BRIEF - A single number is required: how many lines of the listing below include the word "sezone".

Segment Start: RECORDS PROVIDED

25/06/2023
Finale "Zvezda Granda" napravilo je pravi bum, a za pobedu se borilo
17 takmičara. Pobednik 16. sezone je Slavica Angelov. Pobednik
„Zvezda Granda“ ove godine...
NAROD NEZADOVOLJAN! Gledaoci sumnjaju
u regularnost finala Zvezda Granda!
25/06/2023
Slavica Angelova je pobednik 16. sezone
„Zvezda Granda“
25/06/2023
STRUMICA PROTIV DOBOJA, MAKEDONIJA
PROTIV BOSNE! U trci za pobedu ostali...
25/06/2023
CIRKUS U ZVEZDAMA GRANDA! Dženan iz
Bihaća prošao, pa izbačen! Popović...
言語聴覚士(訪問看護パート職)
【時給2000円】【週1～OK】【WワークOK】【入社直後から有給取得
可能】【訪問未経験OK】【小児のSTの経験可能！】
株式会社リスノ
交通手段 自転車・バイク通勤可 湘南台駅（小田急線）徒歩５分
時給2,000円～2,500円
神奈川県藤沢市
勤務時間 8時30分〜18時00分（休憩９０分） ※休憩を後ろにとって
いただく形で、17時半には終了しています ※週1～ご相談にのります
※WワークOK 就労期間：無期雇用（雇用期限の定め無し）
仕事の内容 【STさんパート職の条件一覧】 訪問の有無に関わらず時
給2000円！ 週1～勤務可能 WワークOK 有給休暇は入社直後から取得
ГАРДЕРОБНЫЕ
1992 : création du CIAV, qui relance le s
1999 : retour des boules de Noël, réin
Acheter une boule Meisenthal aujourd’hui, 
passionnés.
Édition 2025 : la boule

Segment End: RECORDS PROVIDED

RESULT FOR THIS EXERCISE - 2